Les cabinets d'instruction ont également affiché de nombreuses insuffisances l'année judiciaire écoulée, à entendre Rufin Dikoumba.
Et pour cause, a-t-il relevé, ceux-ci n'ont pas toujours permis de suivre l'évolution des dossiers d'instruction et de contrôler la détention des inculpés en raison de l'inaccessibilité, durant l'année judiciaire, des fichiers des actes d'instruction et d'identification.
Bien plus, ces fiches lorsqu'elles arrivent sont pour la plupart maladroitement remplie à la main de manière laconique et ne donnent pas suffisamment de renseignements sur le juge en charge du cabinet.
«Il est apparu à la lecture desdites fiches que les délais de détention ne sont pas souvent bien contrôlés, sources d'embarras, de plus, pour le parquet général obligé parfois de libérer indûment des criminels»

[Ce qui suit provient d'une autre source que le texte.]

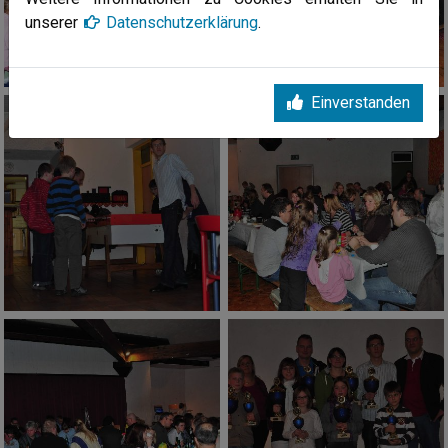
unserer
Datenschutzerklärung
.
Einverstanden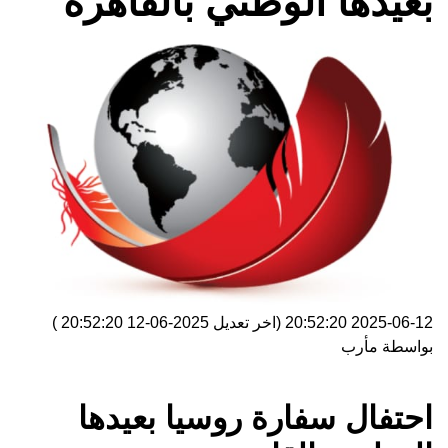
بعيدها الوطني بالقاهرة
2025-06-12 20:52:20
(اخر تعديل
2025-06-12 20:52:20
)
بواسطة
مأرب
احتفال سفارة روسيا بعيدها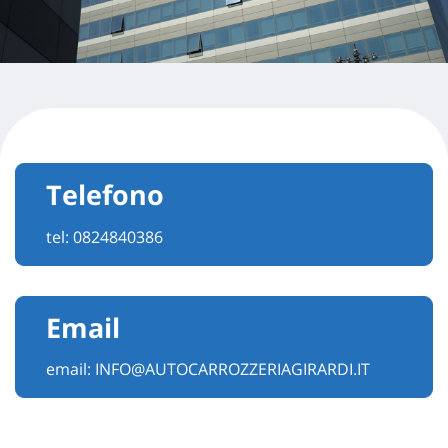
Telefono
tel:
0824840386
Email
email:
INFO@AUTOCARROZZERIAGIRARDI.IT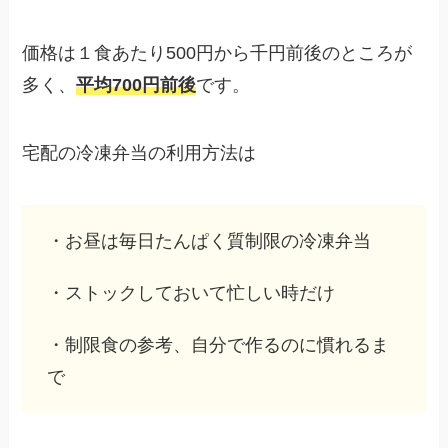
価格は１食あたり500円から千円前後のところが
多く、
平均700円前後
です。
宅配の冷凍弁当の利用方法は
・お昼は毎日たんぱく質制限の冷凍弁当
・ストックしておいて忙しい時だけ
・制限食の参考、自分で作るのに慣れるま
で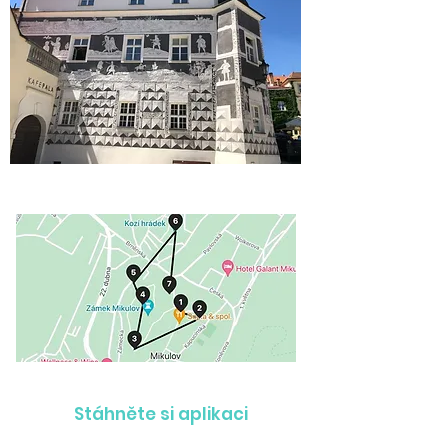
Stáhněte si aplikaci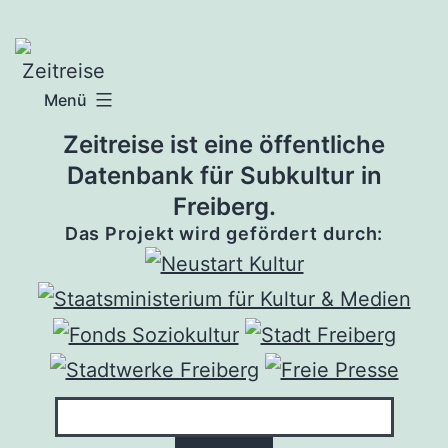
Zum
Inhalt
springen
Menü
Zeitreise ist eine öffentliche
Datenbank für Subkultur in
Freiberg.
Das Projekt wird gefördert durch: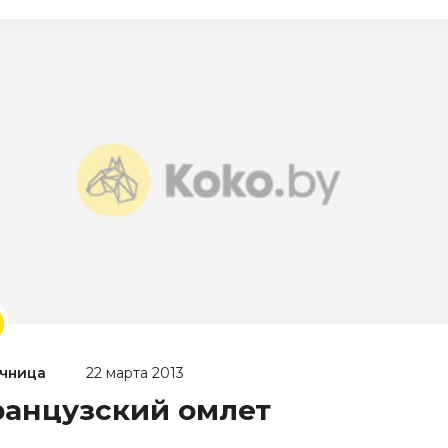
чница
22 марта 2013
анцузский омлет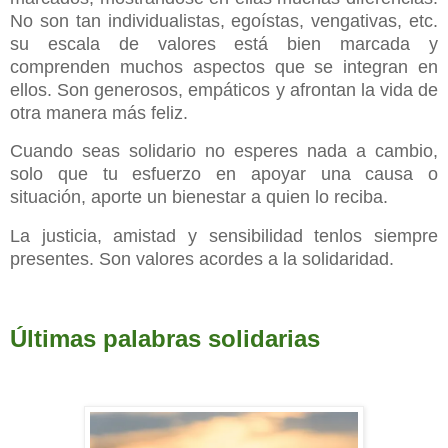
No son tan individualistas, egoístas, vengativas, etc.
su escala de valores está bien marcada y
comprenden muchos aspectos que se integran en
ellos. Son generosos, empáticos y afrontan la vida de
otra manera más feliz.
Cuando seas solidario no esperes nada a cambio,
solo que tu esfuerzo en apoyar una causa o
situación, aporte un bienestar a quien lo reciba.
La justicia, amistad y sensibilidad tenlos siempre
presentes. Son valores acordes a la solidaridad.
Últimas palabras solidarias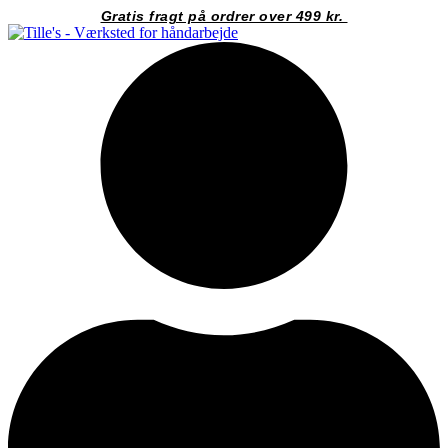
Videre
Gratis fragt på ordrer over 499 kr.
til
indhold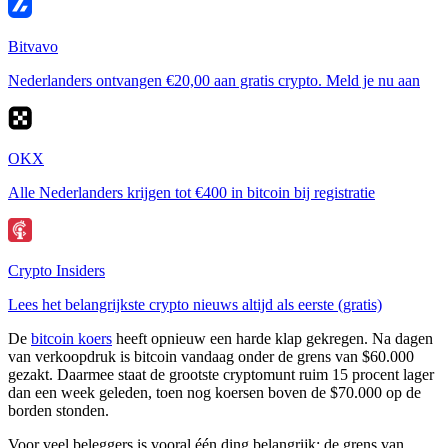
Bitvavo
Nederlanders ontvangen €20,00 aan gratis crypto. Meld je nu aan
OKX
Alle Nederlanders krijgen tot €400 in bitcoin bij registratie
Crypto Insiders
Lees het belangrijkste crypto nieuws altijd als eerste (gratis)
De
bitcoin koers
heeft opnieuw een harde klap gekregen. Na dagen
van verkoopdruk is bitcoin vandaag onder de grens van $60.000
gezakt. Daarmee staat de grootste cryptomunt ruim 15 procent lager
dan een week geleden, toen nog koersen boven de $70.000 op de
borden stonden.
Voor veel beleggers is vooral één ding belangrijk: de grens van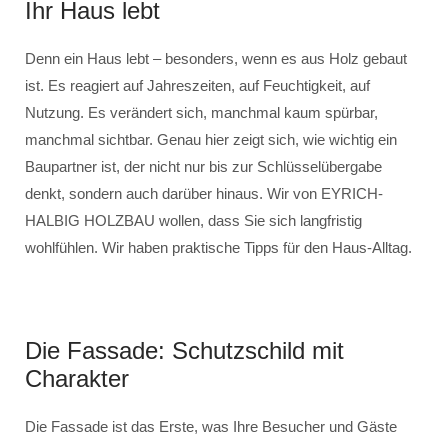
Ihr Haus lebt
Denn ein Haus lebt – besonders, wenn es aus Holz gebaut
ist. Es reagiert auf Jahreszeiten, auf Feuchtigkeit, auf
Nutzung. Es verändert sich, manchmal kaum spürbar,
manchmal sichtbar. Genau hier zeigt sich, wie wichtig ein
Baupartner ist, der nicht nur bis zur Schlüsselübergabe
denkt, sondern auch darüber hinaus. Wir von EYRICH-
HALBIG HOLZBAU wollen, dass Sie sich langfristig
wohlfühlen. Wir haben praktische Tipps für den Haus-Alltag.
Die Fassade: Schutzschild mit
Charakter
Die Fassade ist das Erste, was Ihre Besucher und Gäste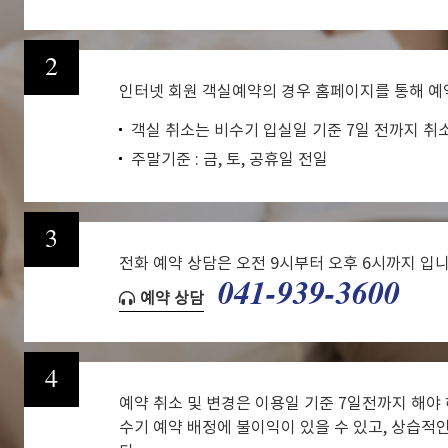
2
인터넷 회원 객실예약의 경우 홈페이지를 통해 예
객실 취소는 비수기 입실일 기준 7일 전까지 취
주말기준 : 금, 토, 공휴일 전일
3
전화 예약 상담은 오전 9시부터 오후 6시까지 입니
041-939-3600
예약 상담
4
예약 취소 및 변경은 이용일 기준 7일전까지 해야 
수기 예약 배정에 불이익이 있을 수 있고, 상습적인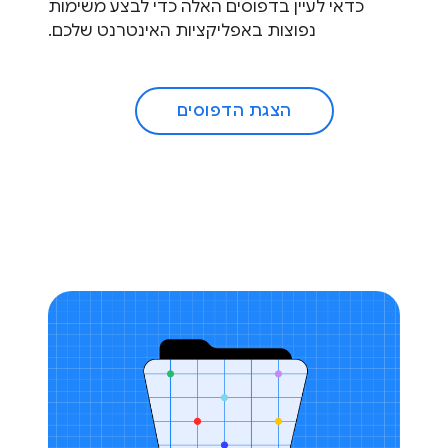
כדאי לעיין בדפוסים האלה כדי לבצע משימות
נפוצות באפליקציות האינטרנט שלכם.
הצגת הדפוסים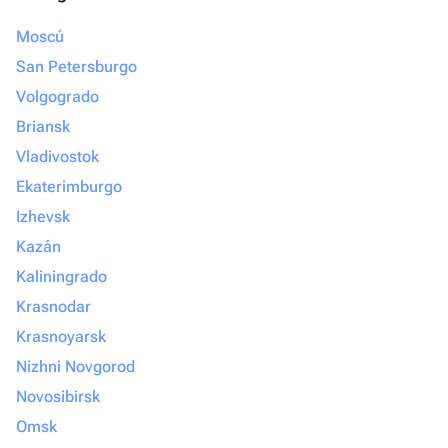
Moscú
San Petersburgo
Volgogrado
Briansk
Vladivostok
Ekaterimburgo
Izhevsk
Kazán
Kaliningrado
Krasnodar
Krasnoyarsk
Nizhni Novgorod
Novosibirsk
Omsk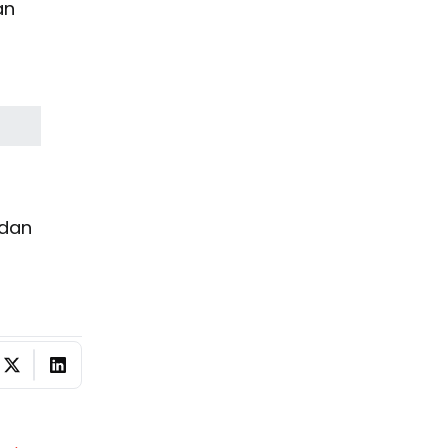
an
 dan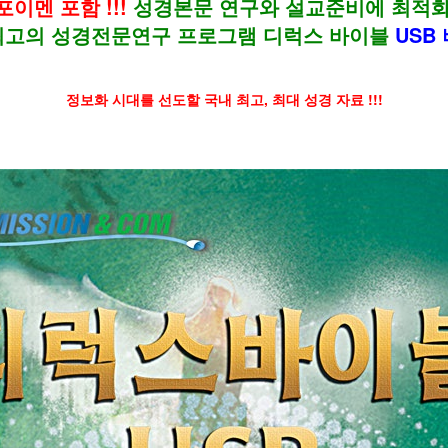
이멘 포함 !!!
성경본문 연구와 설교준비에 최적화된 
최고의 성경전문연구 프로그램 디럭스 바이블
USB
정보화 시대를 선도할 국내 최고, 최대 성경 자료 !!!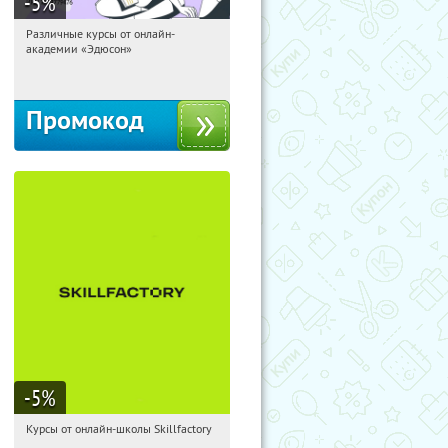
-5
%
Различные курсы от онлайн-
03:32:54
Получили:
2
академии «Эдюсон»
Россия
Промокод
-5
%
Курсы от онлайн-школы Skillfactory
03:32:54
Получи первым!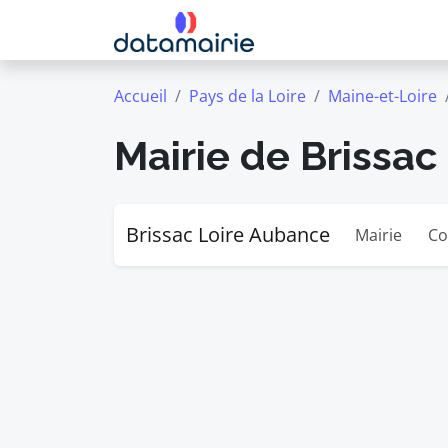
Accueil
Pays de la Loire
Maine-et-Loire
Mairie de Brissac
Brissac Loire Aubance
Mairie
Co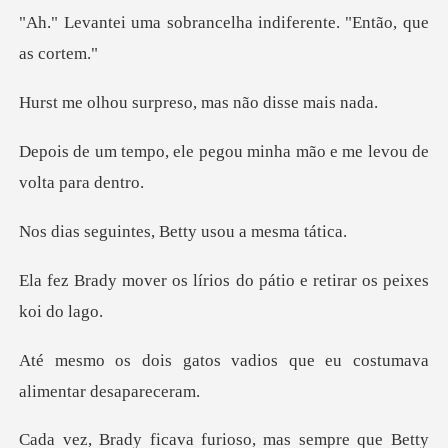
rancelha indiferente.
urpreso, mas não
pegou minha mão e me lev
tes, Betty usou
írios do pátio e retirar
vadios que eu costumava
so, mas sempre que Betty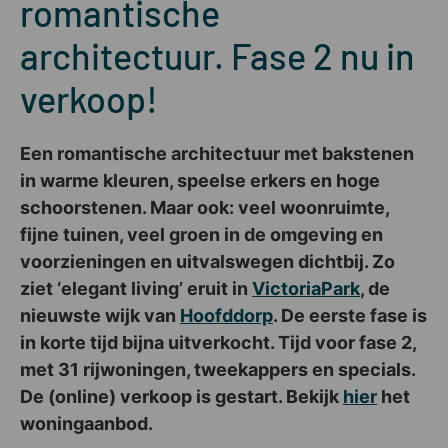
romantische
architectuur. Fase 2 nu in
verkoop!
Een romantische architectuur met bakstenen
in warme kleuren, speelse erkers en hoge
schoorstenen. Maar ook: veel woonruimte,
fijne tuinen, veel groen in de omgeving en
voorzieningen en uitvalswegen dichtbij. Zo
ziet ‘elegant living’ eruit in
VictoriaPark
, de
nieuwste wijk van
Hoofddorp
. De eerste fase is
in korte tijd bijna uitverkocht. Tijd voor fase 2,
met 31 rijwoningen, tweekappers en specials.
De (online) verkoop is gestart. Bekijk
hier
het
woningaanbod.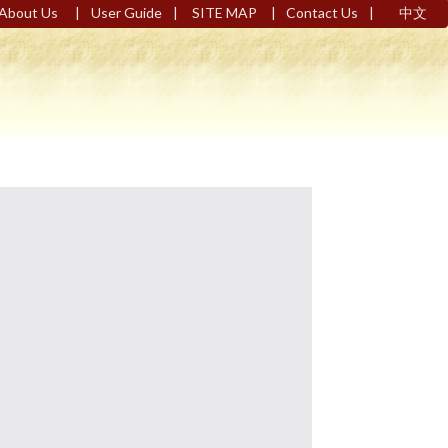
|
|
|
|
About Us
User Guide
SITE MAP
Contact Us
中文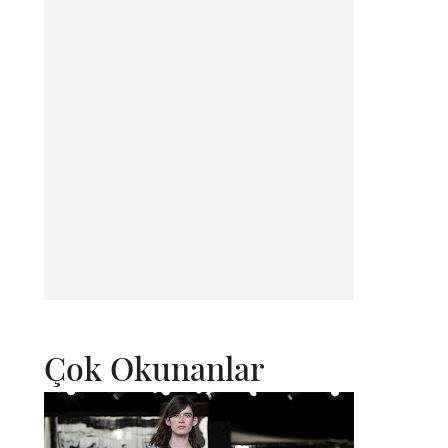
Çok Okunanlar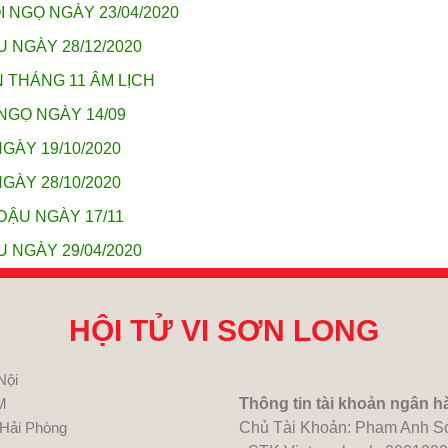
I NGỌ NGÀY 23/04/2020
U NGÀY 28/12/2020
N THÁNG 11 ÂM LỊCH
NGỌ NGÀY 14/09
GÀY 19/10/2020
GÀY 28/10/2020
DẬU NGÀY 17/11
U NGÀY 29/04/2020
HỘI TỬ VI SƠN LONG
Nội
M
Thông tin tài khoản ngân h
 Hải Phòng
Chủ Tài Khoản: Pham Anh S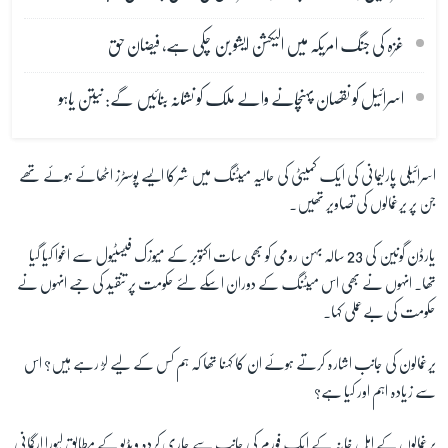
غزہ کی جنگ امریکہ میں الیکشن ایشو بن چکی ہے، فیضان حق
اسرائیل کو نقصان پہنچانے والے ملک کو نشانہ بنائیں گے: نیتن یاہو
اسرائیلی پارلیمانی کی ایک کمیٹی کی حالیہ میٹنگ میں شرکا ایسے پوسٹرز اٹھائے ہوئے تھے
جن پر یرغمالوں کی تصاویر تھیں۔
یارڈن گونین کی 23 سالہ بہن رومی کو بھی سات اکتوبر کے میوزک فیسٹیول سے اغوا کیا گیا
تھا۔ انہوں نے بھی اس میٹنگ کے دوران اسکے لئے حکومت پر تنقید کی جسے انہوں نے
حکومت کی بےعملی کہا۔
یرغمالون کی جانب اشارہ کرتے ہوئے ان کا کہنا تھا کہ ہم کس کے لیے لڑ رہے ہیں؟ اس
سے زیادہ اہم اور کیا ہے؟
یرغمالوں کے اہلِ خانہ کے ایک فورم کی جانب سے جاری کردہ ویڈیو کے مطابق لیورا ارگمانی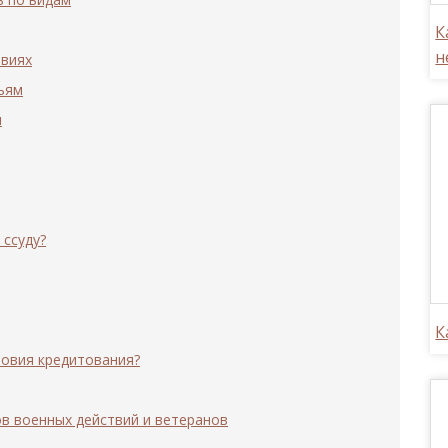
К
н
овиях
ьям
я
 ссуду?
К
ловия кредитования?
ов военных действий и ветеранов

«Mais le plus marquant c'est qu'en dépit de la longueur des délais, des criminels restent plus de huit mois sans être interrogés, mettant ainsi en péril l'issue de l'investigation criminelle alors même que les victimes sont connues (…) certains détenus restent emprisonnés plus de cinq ans, mais les magistrats ne daignent pas clôturer leur dossiers», a martelé le procureur général, ajoutant que cette situation a pour conséquence des cabinets bondés de dossiers criminels comme expressément retardés, pendant que les mis en cause remplissent les prisons ou les places viennent à manquer.
«Cette image des cabinets à l'arrêt peut s'améliorer si les juges d'instruction élaborent un calendrier d'interrogatoire rigoureusement suivi», a recommandé le haut magistrat, appelant les uns et les autres à veiller à ce que les manquements observés ne viennent point entraver l'année judiciaire 2020-2021 qui s'ouvre sous le thème «La hiérarchisation du parquet, l'habilitation de l'OPJ et l'encadrement des missions d'OPJ».